L’universalité du cycle de Dungey aide également à expliquer une énigme qui a tourmenté les chercheurs martiens pendant des années. Des vaisseaux spatiaux avaient détecté des aurores sur Mars auparavant, mais le moment et l’emplacement n’étaient pas toujours cohérents avec les simples modèles de précipitation de particules. Les nouveaux résultats suggèrent que de multiples mécanismes auroraux sont à l’œuvre simultanément sur Mars. Certaines aurores proviennent d’un impact électronique direct. D’autres, suivant le cycle de Dungey, proviennent d’une accélération par reconnexion, et leur synchronisation dépend de l’orientation locale du champ crustal et du vent solaire, une combinaison qui change constamment.
L’héritage de MAVEN
L’article dans Nature Communications est l’une des dernières grandes découvertes de MAVEN. L’orbiteur a perdu le contact avec la Terre en décembre 2025, après plus de 11 ans en orbite, soit près de trois fois sa durée de mission prévue. La NASA a déclaré la mission conclue en juin 2026. Mais les données que MAVEN a collectées pendant plus d’une décennie continuent de produire de nouvelles découvertes scientifiques.
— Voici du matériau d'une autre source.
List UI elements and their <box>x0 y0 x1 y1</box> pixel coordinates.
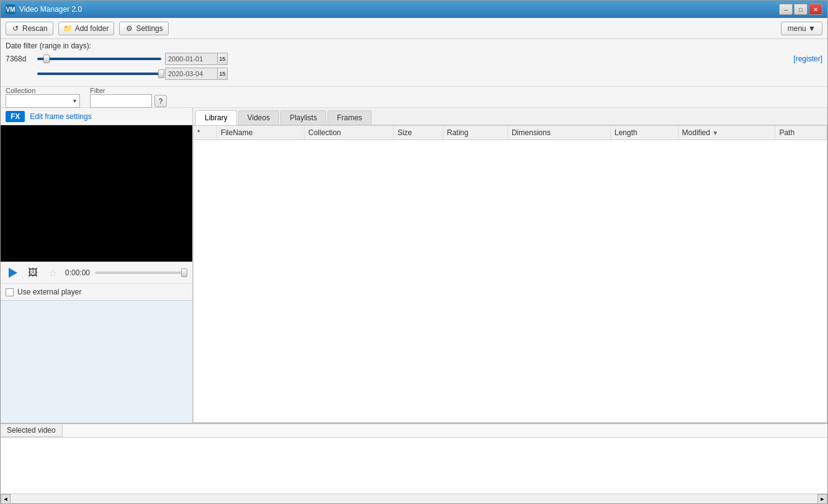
fx-bar: FX Edit frame settings <box>1 108 192 125</box>
collection-label: Collection <box>6 87 80 94</box>
slider-thumb-end[interactable] <box>158 69 164 78</box>
table-container: * FileName Collection Size Rating Dimens… <box>193 125 827 423</box>
date-start-input-group: 15 <box>165 53 228 65</box>
bottom-panel: Selected video ◄ ► <box>1 423 827 503</box>
add-folder-icon: 📁 <box>64 24 73 33</box>
col-collection[interactable]: Collection <box>305 126 394 140</box>
collection-select[interactable] <box>6 94 80 108</box>
snapshot-button[interactable]: 🖼 <box>25 265 40 280</box>
menu-button[interactable]: menu ▼ <box>781 22 822 35</box>
main-toolbar: ↺ Rescan 📁 Add folder ⚙ Settings menu ▼ <box>1 18 827 39</box>
title-bar: VM Video Manager 2.0 – □ ✕ <box>1 1 827 18</box>
content-area: FX Edit frame settings 🖼 ☆ 0:00:00 <box>1 108 827 423</box>
slider-track-start <box>37 58 161 60</box>
video-preview <box>1 125 192 262</box>
date-start-spin[interactable]: 15 <box>218 53 228 65</box>
rescan-icon: ↺ <box>11 24 20 33</box>
thumbnail-area <box>1 300 192 423</box>
date-end-input[interactable] <box>165 68 218 80</box>
volume-slider[interactable] <box>95 272 187 274</box>
tabs-bar: Library Videos Playlists Frames <box>193 108 827 125</box>
external-player-label: Use external player <box>17 288 81 296</box>
star-button[interactable]: ☆ <box>45 265 60 280</box>
right-panel: Library Videos Playlists Frames * FileNa… <box>193 108 827 423</box>
col-star[interactable]: * <box>194 126 217 140</box>
volume-thumb[interactable] <box>181 268 187 277</box>
scroll-left-button[interactable]: ◄ <box>1 494 11 504</box>
col-modified[interactable]: Modified ▼ <box>678 126 775 140</box>
tab-videos[interactable]: Videos <box>238 110 279 125</box>
collection-controls: ▼ <box>6 94 80 108</box>
filter-help-button[interactable]: ? <box>154 95 167 107</box>
collection-dropdown-wrapper: ▼ <box>6 94 80 108</box>
play-icon <box>9 268 17 278</box>
table-header: * FileName Collection Size Rating Dimens… <box>194 126 827 140</box>
files-table: * FileName Collection Size Rating Dimens… <box>194 126 827 140</box>
filter-label: Filter <box>90 87 167 94</box>
settings-icon: ⚙ <box>125 24 133 33</box>
date-end-row: 15 <box>6 68 822 80</box>
snapshot-icon: 🖼 <box>28 267 38 278</box>
edit-frame-link[interactable]: Edit frame settings <box>30 112 91 121</box>
slider-thumb-start[interactable] <box>43 55 50 63</box>
col-size[interactable]: Size <box>393 126 443 140</box>
sort-icon: ▼ <box>712 130 718 136</box>
date-start-row: 7368d 15 [register] <box>6 53 822 65</box>
rescan-button[interactable]: ↺ Rescan <box>6 22 53 35</box>
tab-playlists[interactable]: Playlists <box>280 110 326 125</box>
date-filter-block: Date filter (range in days): 7368d 15 [r… <box>1 39 827 87</box>
scroll-track[interactable] <box>11 494 817 503</box>
external-player-checkbox[interactable] <box>6 288 14 296</box>
player-controls: 🖼 ☆ 0:00:00 <box>1 262 192 284</box>
collection-group: Collection ▼ <box>6 87 80 108</box>
filter-input[interactable] <box>90 94 152 108</box>
col-path[interactable]: Path <box>775 126 827 140</box>
date-end-input-group: 15 <box>165 68 228 80</box>
register-link[interactable]: [register] <box>793 55 822 63</box>
scroll-right-button[interactable]: ► <box>817 494 827 504</box>
date-start-slider[interactable] <box>37 58 161 60</box>
bottom-tabs-row: Selected video <box>1 424 827 438</box>
left-panel: FX Edit frame settings 🖼 ☆ 0:00:00 <box>1 108 193 423</box>
window-controls: – □ ✕ <box>779 4 822 15</box>
maximize-button[interactable]: □ <box>794 4 808 15</box>
tab-frames[interactable]: Frames <box>327 110 372 125</box>
slider-track-end <box>37 73 161 75</box>
fx-button[interactable]: FX <box>6 111 25 122</box>
slider-fill-start <box>37 58 161 60</box>
main-window: VM Video Manager 2.0 – □ ✕ ↺ Rescan 📁 Ad… <box>0 0 828 504</box>
table-header-row: * FileName Collection Size Rating Dimens… <box>194 126 827 140</box>
app-icon: VM <box>6 4 16 14</box>
tab-library[interactable]: Library <box>195 110 237 125</box>
date-start-input[interactable] <box>165 53 218 65</box>
filter-row: Collection ▼ Filter ? <box>1 87 827 108</box>
col-filename[interactable]: FileName <box>217 126 305 140</box>
external-player-row: Use external player <box>1 284 192 300</box>
star-icon: ☆ <box>48 267 57 279</box>
days-value-label: 7368d <box>6 55 33 63</box>
selected-video-content <box>1 438 827 493</box>
date-filter-title: Date filter (range in days): <box>6 42 822 50</box>
settings-button[interactable]: ⚙ Settings <box>119 22 168 35</box>
time-label: 0:00:00 <box>65 268 90 277</box>
col-rating[interactable]: Rating <box>443 126 507 140</box>
selected-video-tab[interactable]: Selected video <box>1 424 63 437</box>
filter-controls: ? <box>90 94 167 108</box>
col-dimensions[interactable]: Dimensions <box>507 126 610 140</box>
filter-group: Filter ? <box>90 87 167 108</box>
play-button[interactable] <box>6 265 20 280</box>
date-end-spin[interactable]: 15 <box>218 68 228 80</box>
date-end-slider[interactable] <box>37 73 161 75</box>
slider-fill-end <box>37 73 161 75</box>
col-length[interactable]: Length <box>610 126 678 140</box>
app-title: Video Manager 2.0 <box>19 5 779 14</box>
add-folder-button[interactable]: 📁 Add folder <box>58 22 115 35</box>
close-button[interactable]: ✕ <box>809 4 822 15</box>
minimize-button[interactable]: – <box>779 4 793 15</box>
horizontal-scrollbar: ◄ ► <box>1 493 827 503</box>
« C’est un résultat remarquable qui change notre façon de concevoir les aurores martiennes et constitue une autre étape importante vers la compréhension de la raison pour laquelle Mars et la Terre ont évolué si différemment malgré le fait d’être régies par les mêmes lois physiques fondamentales », a déclaré Shannon Curry, chercheuse principale de MAVEN à l’Université du Colorado à Boulder.
Cette question d’évolution est le contexte plus profond de tout ce que MAVEN a accompli. La Terre et Mars ont commencé avec des ingrédients similaires : toutes deux formées dans le système solaire interne, toutes deux avaient de l’eau liquide au début de leur histoire, et toutes deux étaient soumises au même vent solaire. Mais la Terre a conservé son champ magnétique, son atmosphère et ses océans, tandis que Mars a perdu les trois. La découverte ajoute une nouvelle pièce à ce puzzle, montrant que même un champ magnétique partiel et localisé est suffisant pour interagir avec le vent solaire de la même manière fondamentale qu’un champ planétaire complet. La différence entre les deux mondes n’est pas une différence de nature, mais de degré.
Le motif dans le bruit
En physique, l’invariance d’échelle pointe souvent vers une vérité plus profonde. Lorsque les mêmes équations régissent des phénomènes à des échelles radicalement différentes, cela signifie généralement que ces équations capturent quelque chose d’essentiel. Le cycle de Dungey fonctionnant à l’échelle planétaire sur Terre et à l’échelle des mini-magnétosphères sur Mars suggère que la reconnexion magnétique est l’un de ces processus essentiels, aussi fondamental pour les interactions entre étoiles et planètes que la gravité l’est pour les mouvements de ces corps eux-mêmes.
Les Martiens ne verraient pas de rideaux de lumière verte et rouge danser dans leur ciel. Leur atmosphère est trop ténue et de composition trop différente. Mais si quelqu’un se tenait dans les Hautes Terres du Sud par une nuit martienne claire, regardant le ciel au bon moment, il verrait une lueur, une tache localisée et évolutive de lumière ultraviolette, alimentée par le même moteur invisible qui illumine les cieux de la Terre.
L’échelle change. La physique, elle, ne change pas. MAVEN a passé 11 ans à prouver ce point, et avec cette dernière découverte, il a laissé la science planétaire plus riche qu’il ne l’a trouvée.